Many questions posted to this list can (and will) be answered with a reference to the iText book: http://www.itextpdf.com/book/
Please check the keywords list before you ask for examples: http://itextpdf.com/themes/keywords.php
Reply | Threaded
Open this post in threaded view
|  
Report Content as Inappropriate

Re: Sibstitute image in PDF with OCR text

Paulo Soares-3
See chapter 16.1.2 in the book. See also http://www.javabeat.net/articles/327-resizing-an-image-in-an-existing-document-using-itext-1.html.

Paulo

-----Original Message-----
From: Reiner Miericke [mailto:[hidden email]]
Sent: Wednesday, May 18, 2011 12:14 PM
To: [hidden email]
Subject: [iText-questions] Sibstitute image in PDF with OCR text

while looking for a way to substitute images in PDF documents I was pointed to
the itext library.
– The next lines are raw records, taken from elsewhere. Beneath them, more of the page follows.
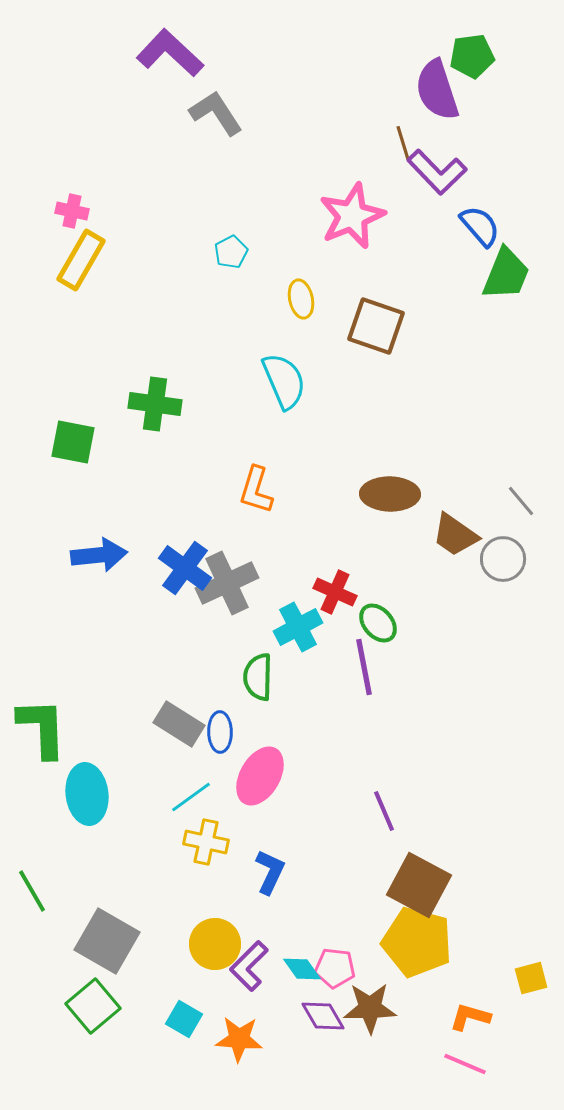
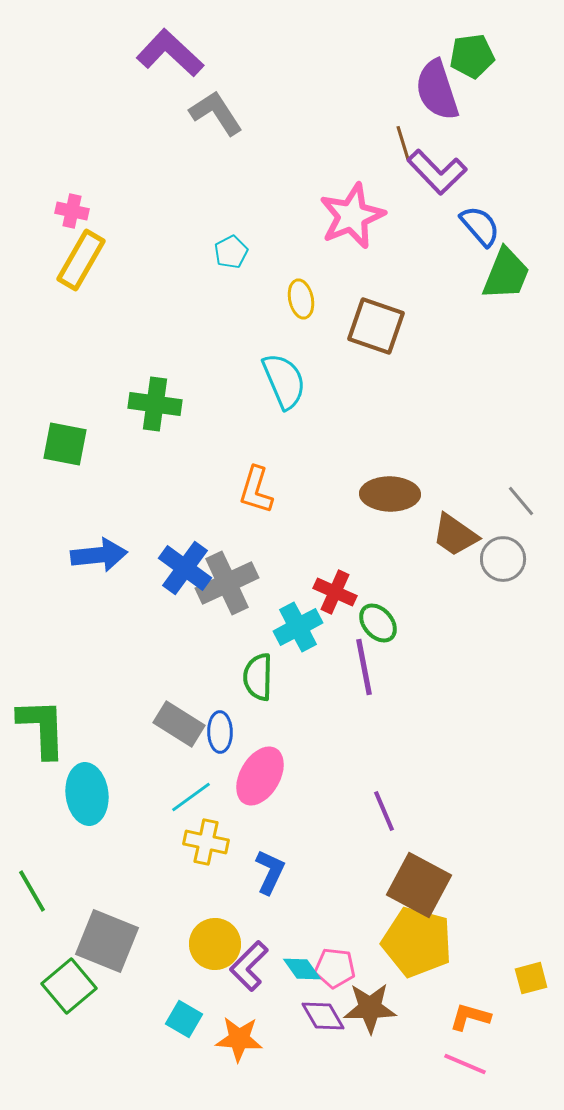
green square at (73, 442): moved 8 px left, 2 px down
gray square at (107, 941): rotated 8 degrees counterclockwise
green square at (93, 1006): moved 24 px left, 20 px up
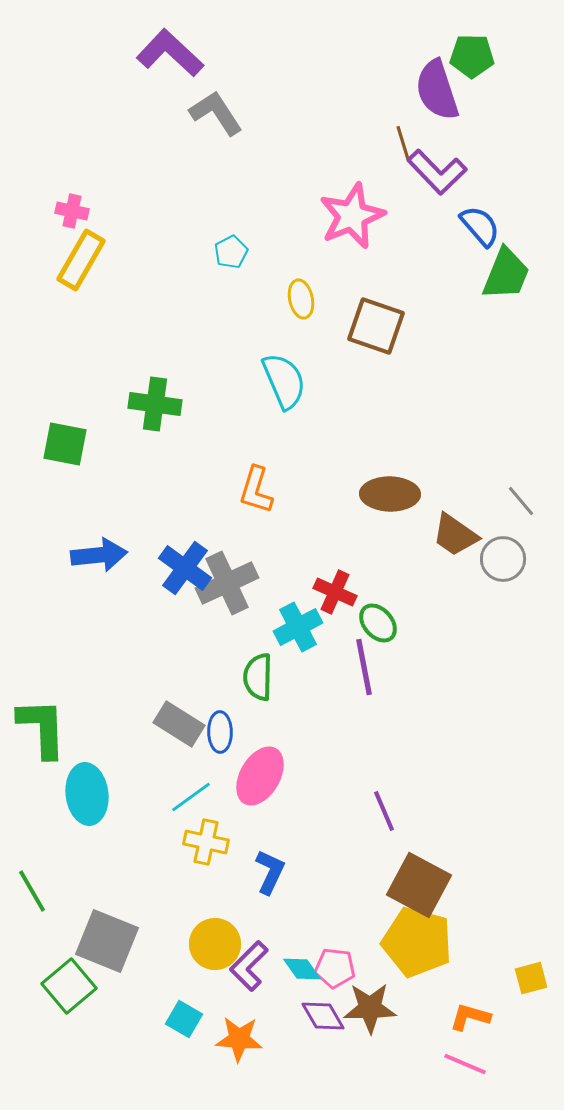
green pentagon at (472, 56): rotated 9 degrees clockwise
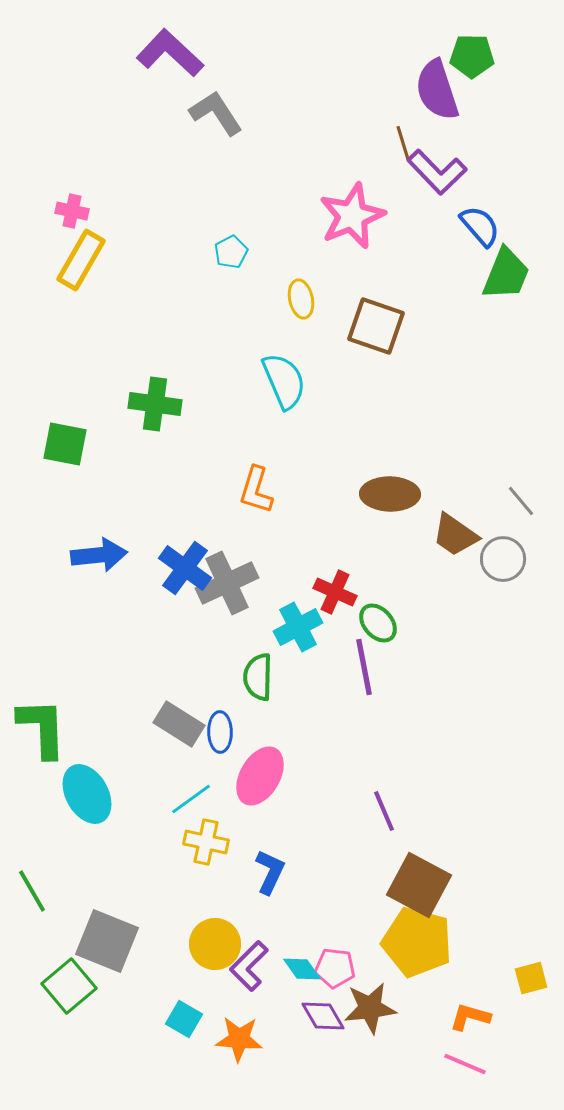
cyan ellipse at (87, 794): rotated 22 degrees counterclockwise
cyan line at (191, 797): moved 2 px down
brown star at (370, 1008): rotated 6 degrees counterclockwise
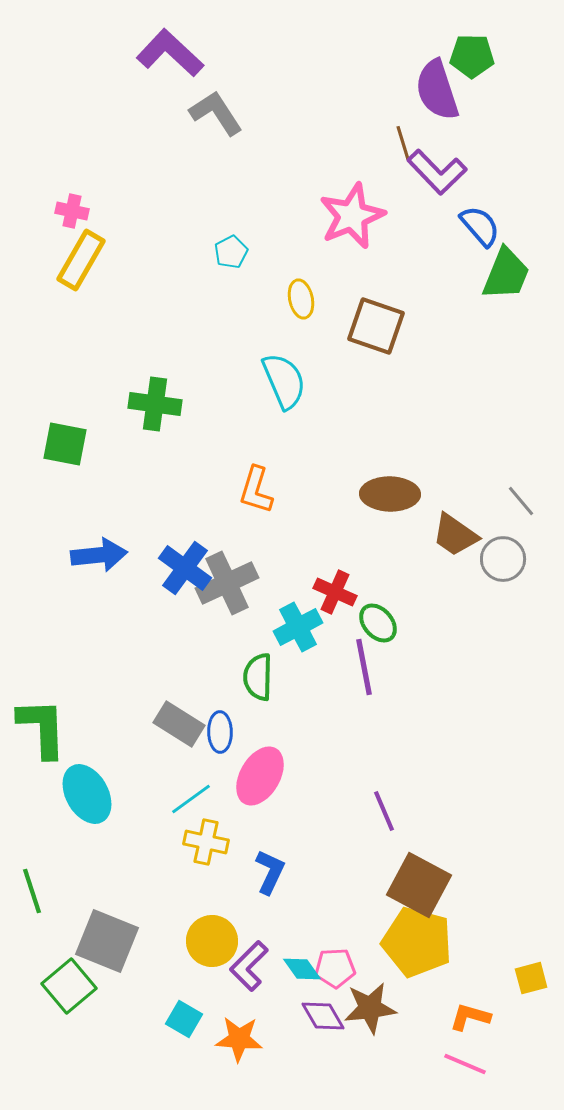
green line at (32, 891): rotated 12 degrees clockwise
yellow circle at (215, 944): moved 3 px left, 3 px up
pink pentagon at (335, 968): rotated 9 degrees counterclockwise
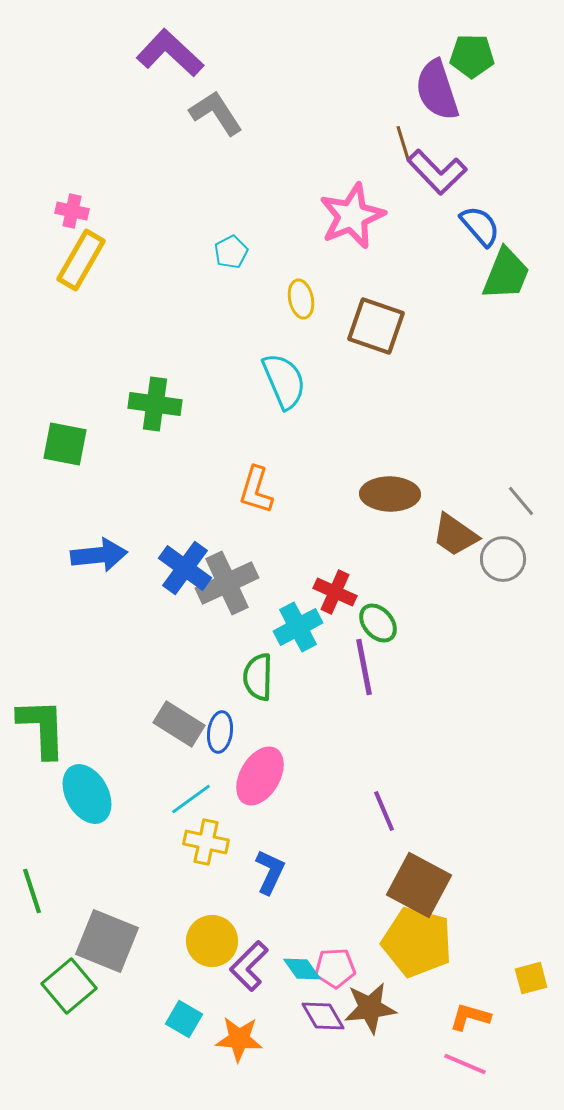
blue ellipse at (220, 732): rotated 9 degrees clockwise
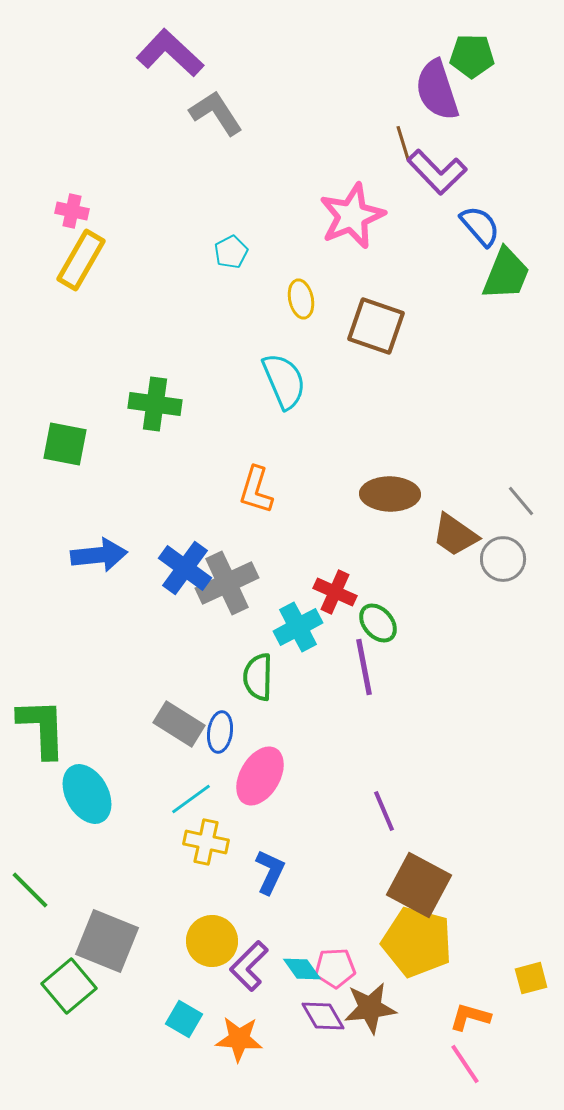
green line at (32, 891): moved 2 px left, 1 px up; rotated 27 degrees counterclockwise
pink line at (465, 1064): rotated 33 degrees clockwise
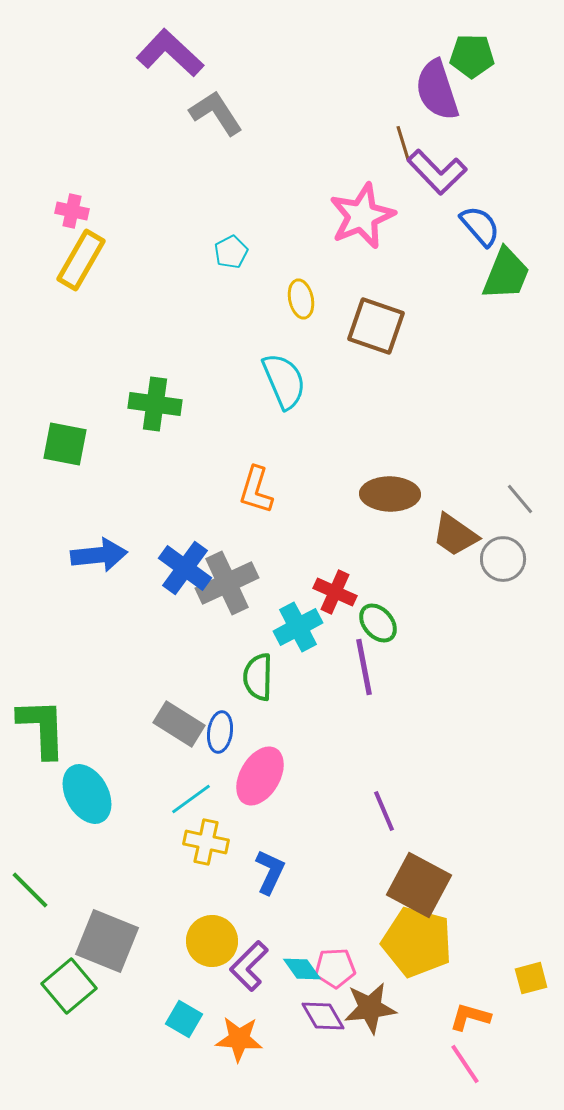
pink star at (352, 216): moved 10 px right
gray line at (521, 501): moved 1 px left, 2 px up
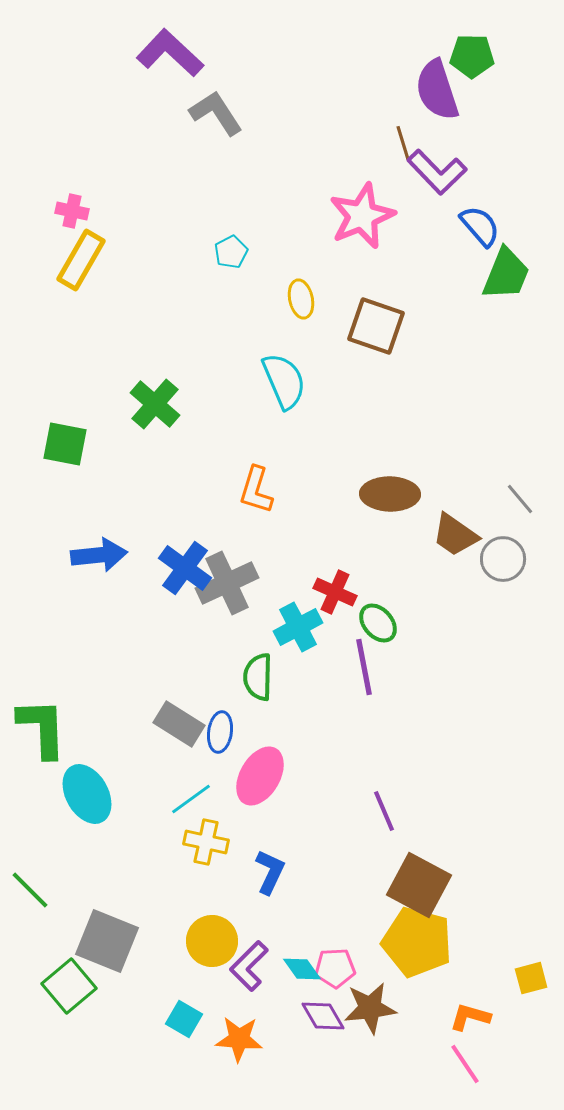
green cross at (155, 404): rotated 33 degrees clockwise
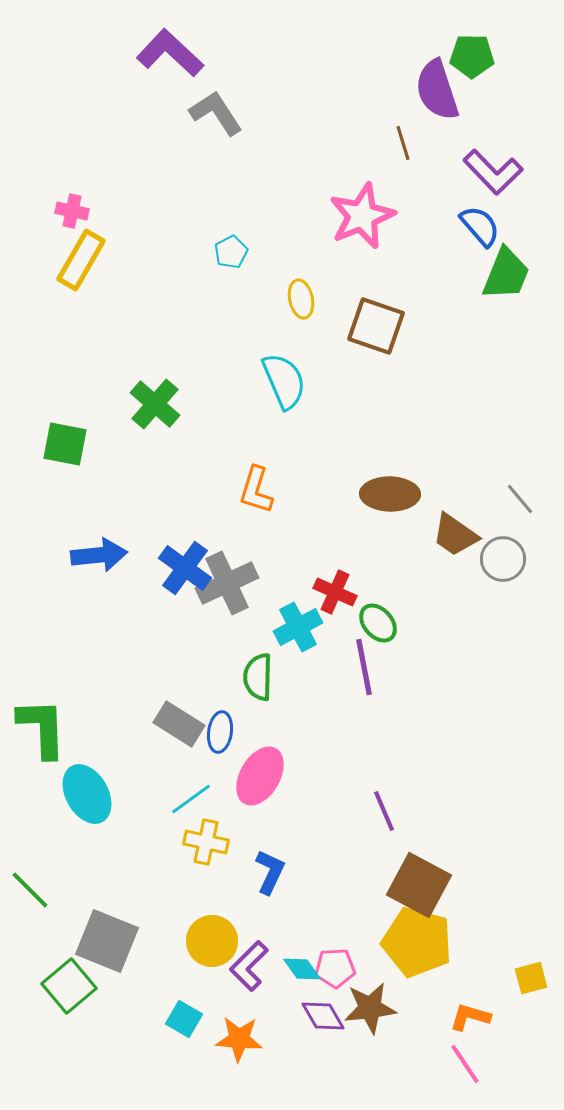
purple L-shape at (437, 172): moved 56 px right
So, please help me in solving the following situation:

There are some scanned books containing black/white images and the according
OCR text.
* the images are of type JPG and have a size of about 1MB for each page
* extracting images (extraction done by "pdfimages")
* and converting them to PNG by
  "convert $JPG -colors 2 -transparent none -quality 90 $PNG"
* reduces the size to about 110 KB

Now my question is:
How can I substitute the huga eJPG image by the PNG one without loosing the
OCR text?


Mit freundlichen Grüssen
Reiner Miericke

------------------------------------------------------------------------------
What Every C/C++ and Fortran developer Should Know!
Read this article and learn how Intel has extended the reach of its
next-generation tools to help Windows* and Linux* C/C++ and Fortran
developers boost performance applications - including clusters.
http://p.sf.net/sfu/intel-dev2devmay
_______________________________________________
iText-questions mailing list
[hidden email]
https://lists.sourceforge.net/lists/listinfo/itext-questions

iText(R) is a registered trademark of 1T3XT BVBA.
Many questions posted to this list can (and will) be answered with a reference to the iText book: http://www.itextpdf.com/book/
Please check the keywords list before you ask for examples: http://itextpdf.com/themes/keywords.php


Aviso Legal:
Esta mensagem é destinada exclusivamente ao destinatário. Pode conter informação confidencial ou legalmente protegida. A incorrecta transmissão desta mensagem não significa a perca de confidencialidade. Se esta mensagem for recebida por engano, por favor envie-a de volta para o remetente e apague-a do seu sistema de imediato. É proibido a qualquer pessoa que não o destinatário de usar, revelar ou distribuir qualquer parte desta mensagem.

Disclaimer:
This message is destined exclusively to the intended receiver. It may contain confidential or legally protected information. The incorrect transmission of this message does not mean the loss of its confidentiality. If this message is received by mistake, please send it back to the sender and delete it from your system immediately. It is forbidden to any person who is not the intended receiver to use, distribute or copy any part of this message.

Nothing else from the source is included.